Those new Tasers are almost 400.00 ! wow, thats more than the m-18 taser I bought , which like the police model I can deploy 5 sec bursts repeatedly.  The difference in the new one is "shaped charge" ... supposed to be slightly more effective I guess....   

  But that one time use sucks....you could easily miss with one probe. With the M-18 you can just throw another "clip" in...multiple use....and it's cheaper. I don't get it.  Maybe they don't sell the M-18 anynore ?


----------



## Andy Moynihan (Oct 19, 2007)

The only reason I carry pepper spray is so I have a nonlethal alternative to drawing the forty-five.

(Read: So that after I use the spray and it fails miserably, it looks better in  court to show I exhausted all nonlethal means before I tried to continue to escape, he continued to pursue and forced me to shoot him).


----------



## Batleth (Oct 21, 2007)

Primal,

As an ER Nurse and Paramedic I can tell you that if your wife has asthma stay away from any kind of incapicating spray that's currently on the market. Those chemicals, including capsicum and conventional mace play hell with anyone who has some kind of reactive airway disease. Even a small "whiff" that probably wouldn't bother you or me could cause your wife's asthma to react. 
I agree the previous poster who mentioned the tactical flashlight. Then there's always the Spyderco Delica, I picked up one for my wife years ago that was a purty pink and evy thang.


----------



## still learning (Oct 21, 2007)

Kreth said:


> So you're just handicapping the law-abiding citizen.


 
Hello, It is our Hawaii Law makers...that decide this along with the police departments.
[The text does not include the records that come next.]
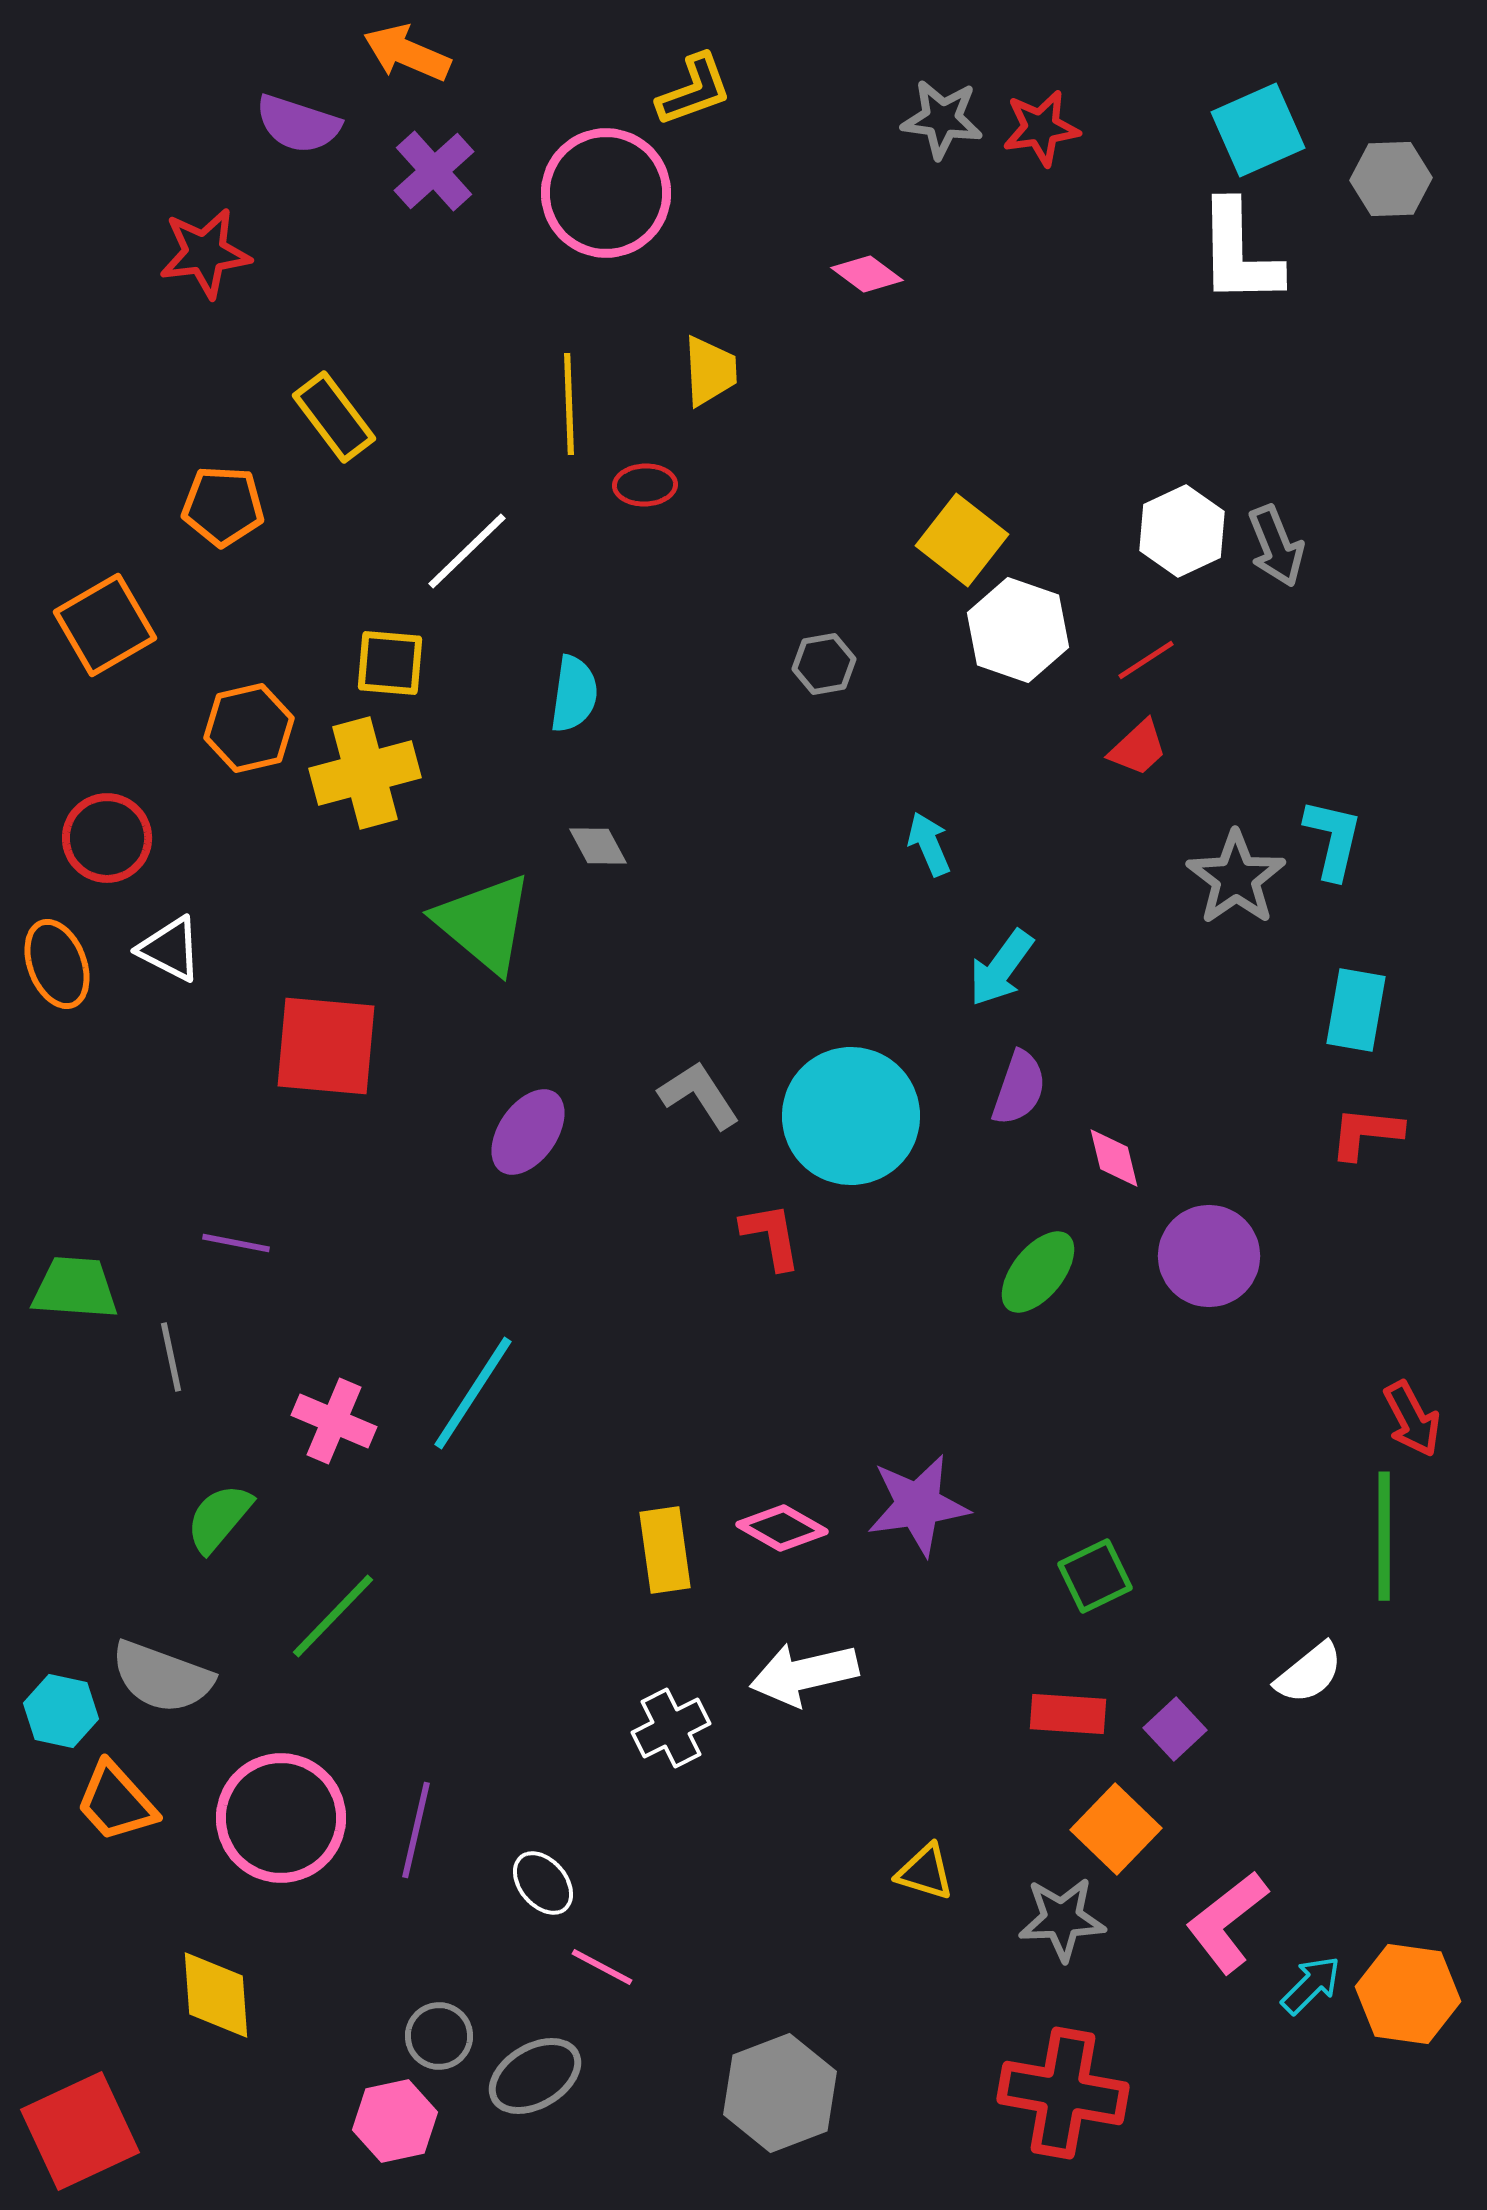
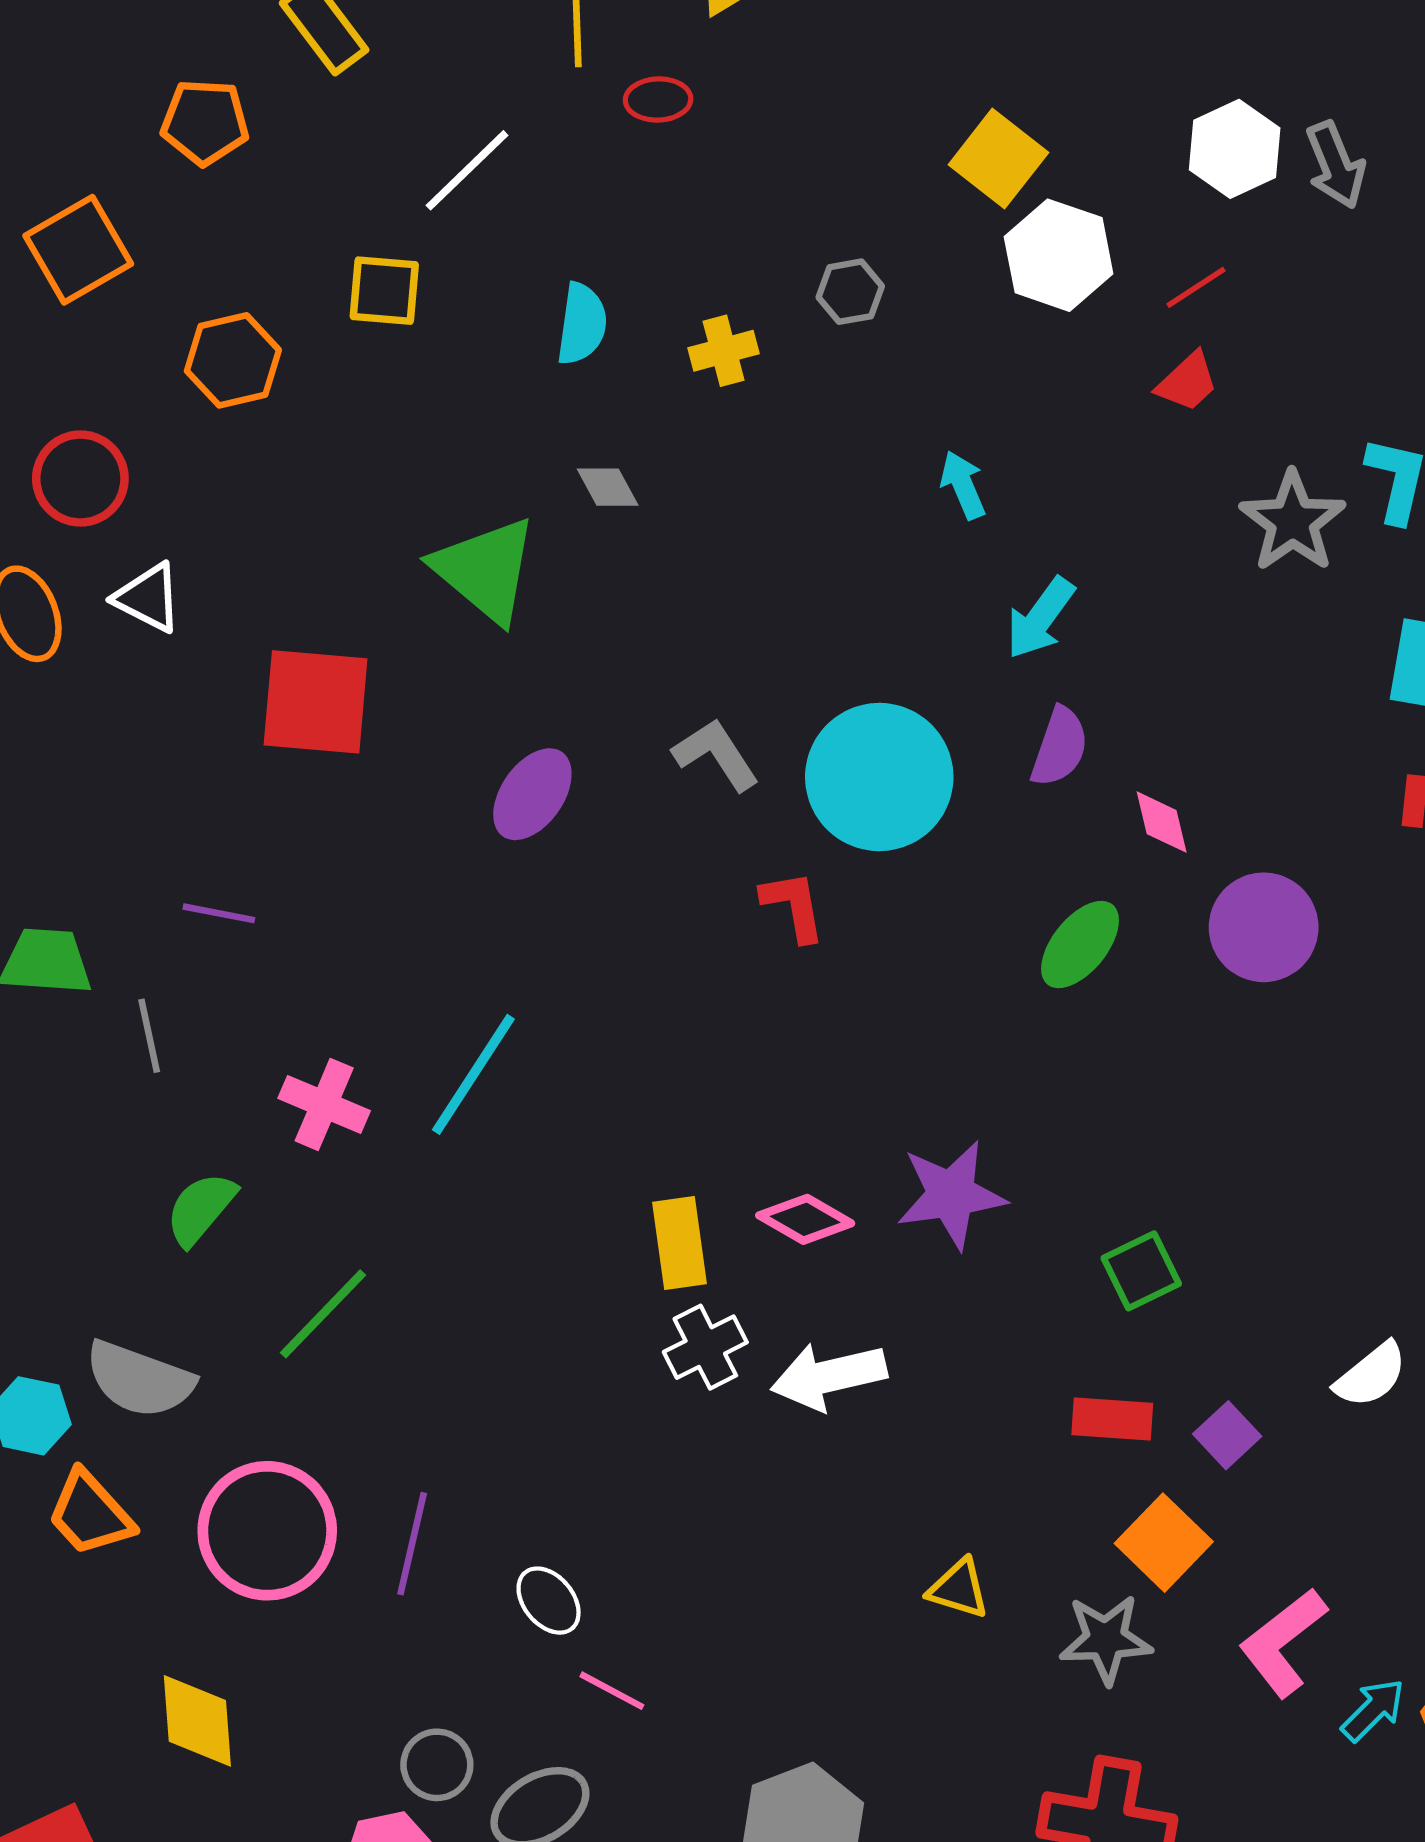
yellow cross: (365, 773) -> (724, 351), moved, size x0.6
white cross: (671, 1728) -> (705, 1347), moved

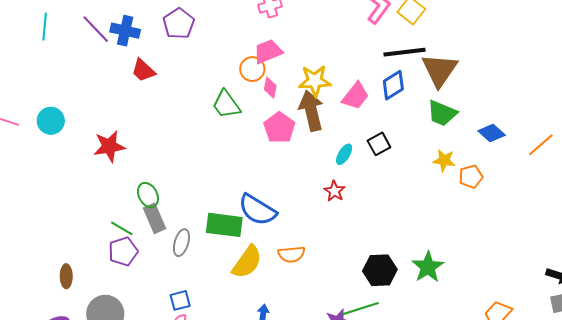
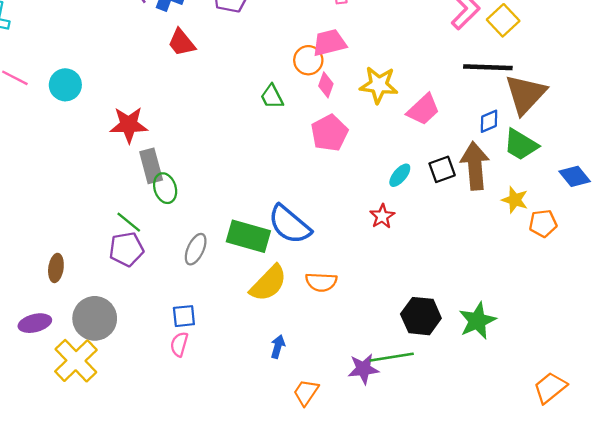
blue diamond: (393, 85) -> (489, 121), moved, size x0.7
green trapezoid: (226, 104) -> (272, 97), size x0.7
brown arrow: (311, 111) -> (475, 166), moved
gray rectangle: (155, 218) -> (151, 166), moved

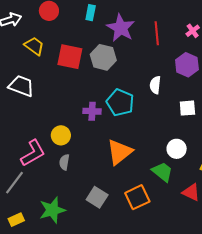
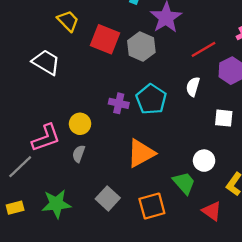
red line: (157, 33) -> (204, 49), moved, turned 55

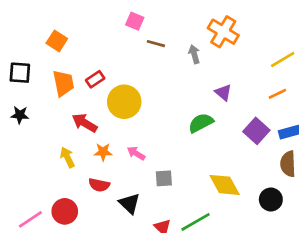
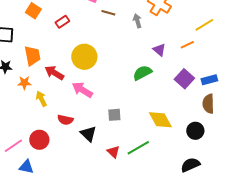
red rectangle: (95, 79) -> (62, 22), moved
orange trapezoid: (63, 83) -> (32, 56), moved
orange line: (277, 94) -> (187, 45), moved
orange star: (103, 152) -> (24, 83), moved
pink arrow: (136, 153) -> (82, 90), moved, size x1.5

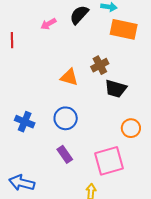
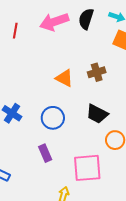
black semicircle: (79, 15) -> (86, 19), turned -35
pink arrow: (48, 24) -> (54, 22), size x1.8
black trapezoid: (116, 89) -> (97, 114), moved

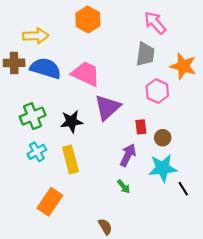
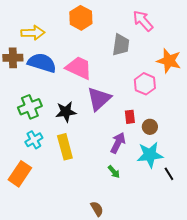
gray trapezoid: (145, 54) -> (121, 45), moved
orange rectangle: (50, 202) -> (20, 174), moved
Many Hawaii citizens wish we could be legal to carry and use them!   Even those electric shock guns too!  It is our local government that makes them illegal to carry or buy!

In Hawaii to carry a conceal gun permits....are very, very hard to get over here....yet it is easy to buy guns, but  not allow to carry them is the problem part.

Aloha,


----------



## Primal Kuen (Oct 25, 2007)

still learning said:


> Hello, It is our Hawaii Law makers...that decide this along with the police departments.
> 
> Many Hawaii citizens wish we could be legal to carry and use them! Even those electric shock guns too! It is our local government that makes them illegal to carry or buy!
> 
> ...


 
  The "lawmakers" are not independant of the citezens....since you guys are voting them in for their term. From what I understand Hawaii is not all that safe... with a huge drug problem , ie ice etc. 
  We as citezens of the united states have a right to bare arms... let alone freakin pepper spray. 
   However...the government will do whatever the ppl allow them to do. In Texas...we do'nt stand for those rights to be taken away. Simply put, they will represent what the citizens want, or they will not get votes.

   Remember...."FOR THE PEOPLE, BY THE PEOPLE"  ( not for the government, by the government..)


----------



## Kreth (Oct 25, 2007)

Primal Kuen said:


> We as citezens of the united states have a right to bare arms...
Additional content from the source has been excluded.